Listening to music, is listening to noise, realizing that its appropriation and control is a reflection of power, that is essentially political.
Jacques Attali

Die von Doreen Mende kuratierte Ausstellung Ear Appeal, die bereits im Spätherbst in der Kunsthalle Exnergasse stattfand und wegen des Schwerpunkts Stadt hören für diese Ausgabe nachträglich besprochen wird, eröffnete Fragestellungen nach den Zusammenhängen zwischen Klängen als konzeptuellem und analytischem Material und deren Bedeutung für die Herstellung und Kontrolle verschiedener räumlicher Situationen in der Alltagspraxis. Wie der französische Kulturtheoretiker Jacques Attali in seinem Buch Noise feststellt hat, lässt sich die Kontrolle über das was, wo und wie gehört wird, in dem Sinne, dass dies immer mit der Macht über die Produktion sowie die Distribution des Klangmaterials verbunden ist, als essentiell politisches Moment begreifen. Damit befindet sich jede Art der Klangproduktion, ob sie als Musik rezipiert wird oder durch politischen Aktivismus im urbanen Raum entsteht, in einem dichten Spannungsfeld von divergierenden Interessen und Regulationsstrukturen.

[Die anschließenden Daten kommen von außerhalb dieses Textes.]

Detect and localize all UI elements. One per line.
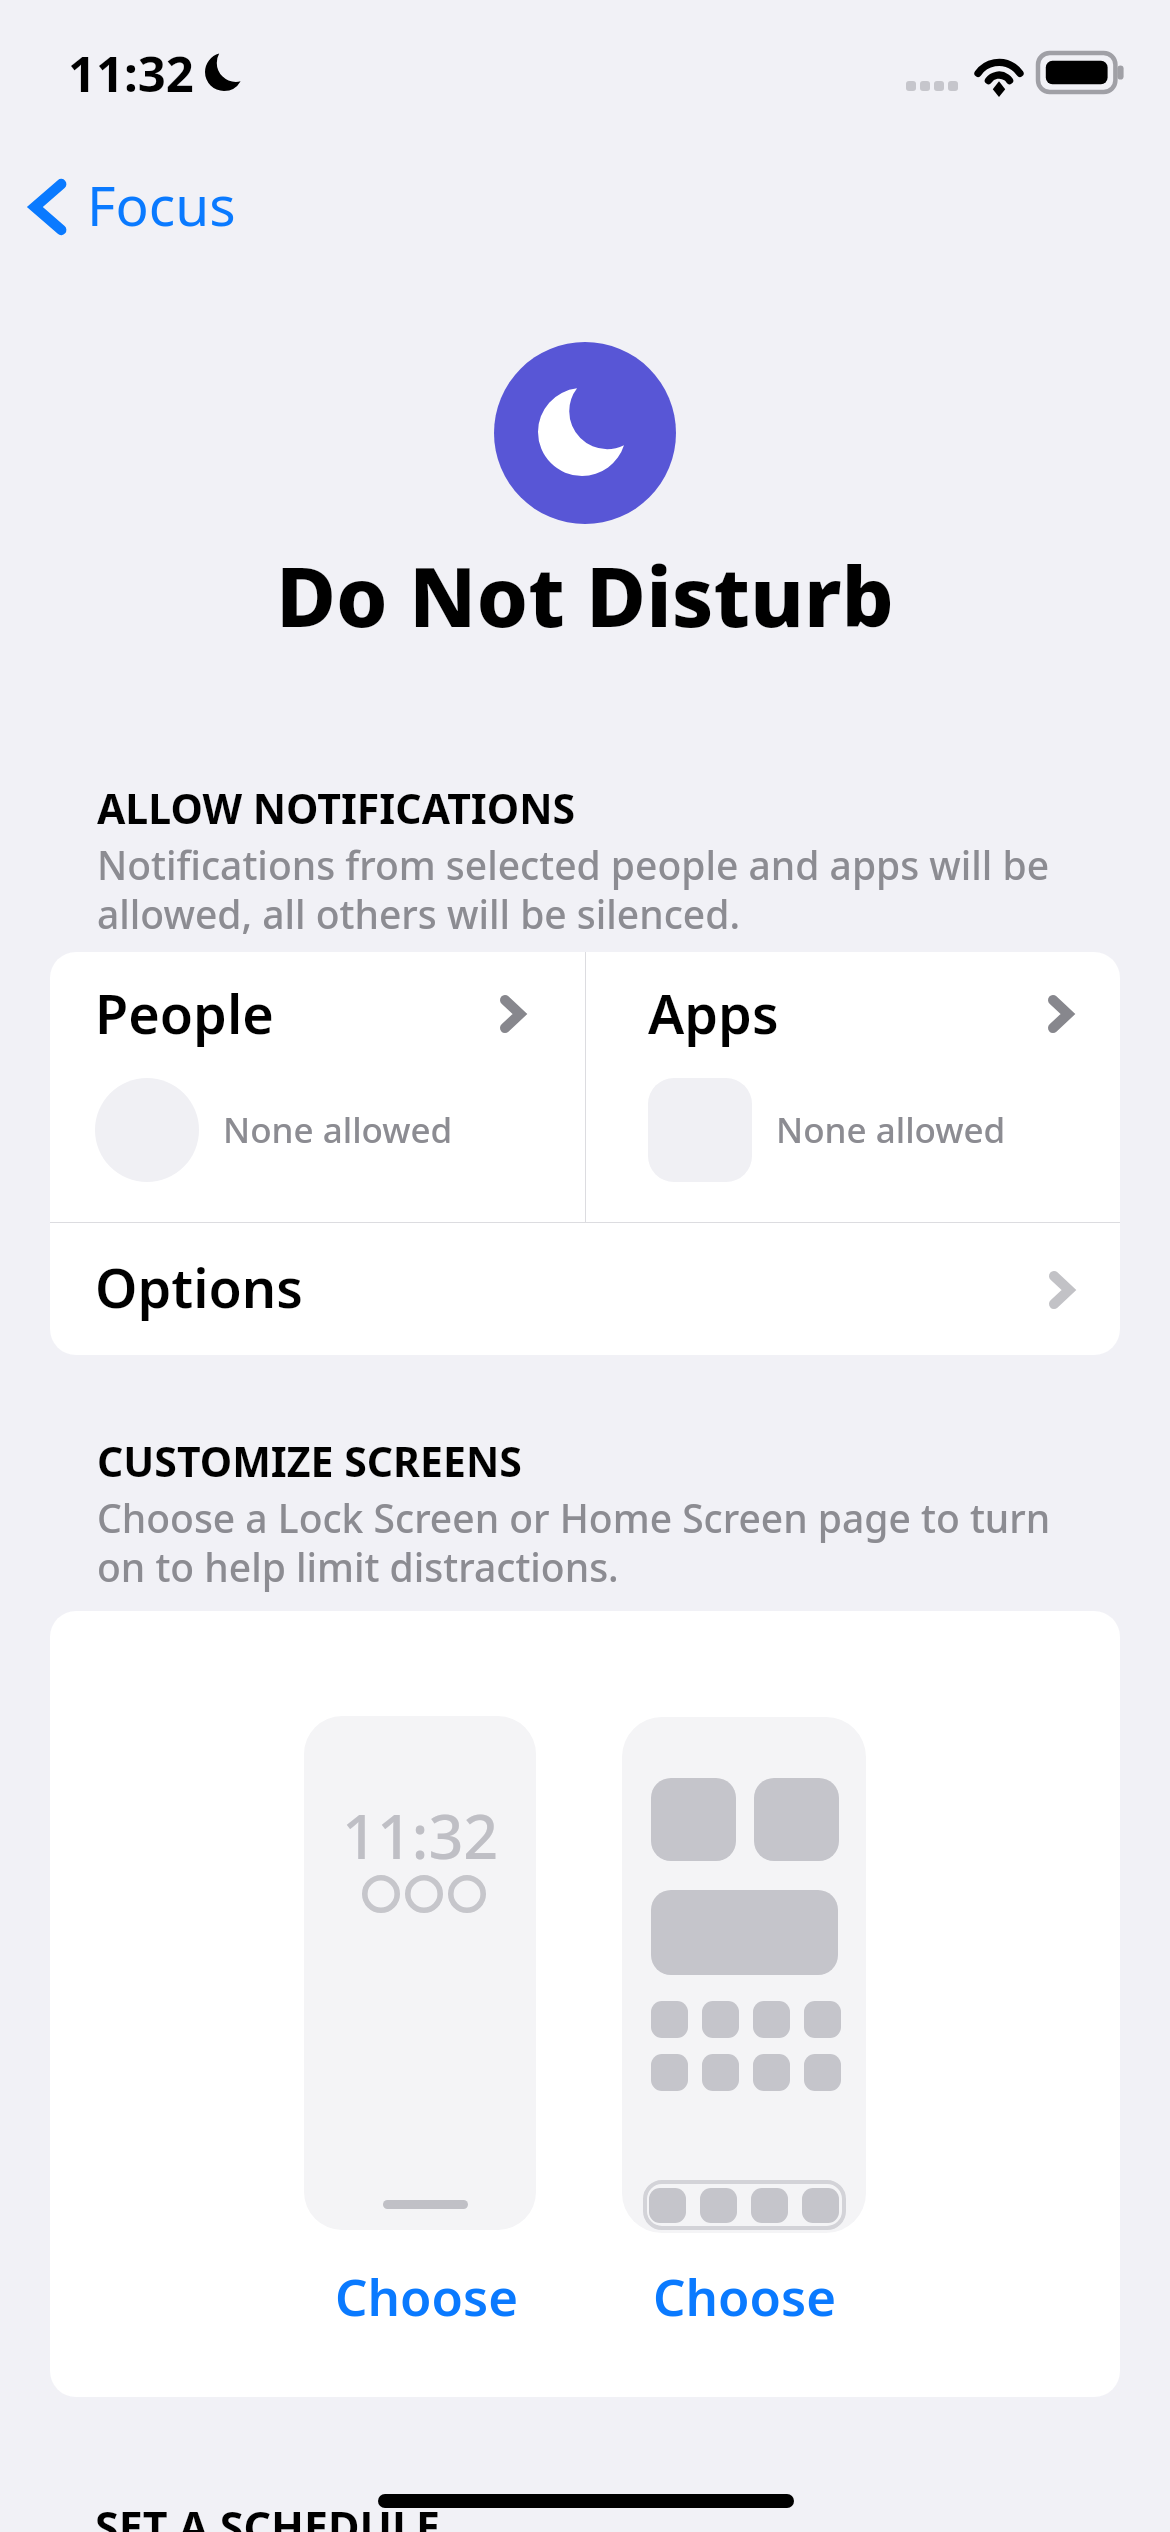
staticText: SET A SCHEDULE xyxy=(95,2497,441,2532)
staticText: ALLOW NOTIFICATIONS xyxy=(97,780,576,836)
button[interactable]: People xyxy=(50,952,585,1222)
staticText: Choose xyxy=(653,2261,836,2330)
staticText: 11:32 xyxy=(68,40,194,107)
button[interactable]: Apps xyxy=(586,952,1120,1222)
button[interactable]: Back to Focus xyxy=(16,159,248,254)
button[interactable]: Choose xyxy=(622,2257,866,2343)
staticText: None allowed xyxy=(776,1106,1006,1154)
button[interactable]: Options xyxy=(50,1223,1120,1355)
staticText: Focus xyxy=(87,167,236,242)
staticText: Choose a Lock Screen or Home Screen page… xyxy=(97,1491,1097,1594)
staticText: Do Not Disturb xyxy=(276,539,894,651)
staticText: 11:32 xyxy=(342,1794,499,1877)
staticText: None allowed xyxy=(223,1106,453,1154)
staticText: CUSTOMIZE SCREENS xyxy=(97,1433,522,1489)
staticText: People xyxy=(95,976,274,1050)
staticText: Notifications from selected people and a… xyxy=(97,838,1097,941)
staticText: Options xyxy=(95,1250,303,1324)
button[interactable]: Choose xyxy=(310,2257,542,2343)
staticText: Choose xyxy=(335,2261,518,2330)
staticText: Apps xyxy=(648,976,779,1050)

Die ausgewählten Arbeiten in Ear Appeal beziehen sich auf unterschiedliche Flexionen dieses Themenfeldes. Mika Taanilas Kurzfilm Thank You For the Music (1997) etwa untersucht das Phänomen Muzak, benannt nach der 1922 gegründeten US-Firma Muzak Incorporated. (Siehe dazu auch den Artikel Muzaks Macht von Michael Parzer in diesem Heft.) Wie Joseph Lanza in seinem Buch Elevator Music im Detail ausgeführt hat, handelt es sich dabei um den Versuch, funktionale Musik für Fabriken und Einkaufszentren zu entwickeln, die die Produktiv- und Konsumleistung der Individuen steigern sollte. Muzak ist sehr eng an die Rhythmen des menschlichen Körpers gebunden und kann im weiteren Sinne als biopolitisches Instrument zur Steuerung menschlichen Verhaltens in spezifischen räumlich definierten Situationen verstanden werden. Tananilas Film zeigt allerdings, wie sich das kommerzielle Versprechen auditiver Manipulierbarkeit in der Realität nicht einlösen lässt und wie sich das Individuum emotional davon lösen kann.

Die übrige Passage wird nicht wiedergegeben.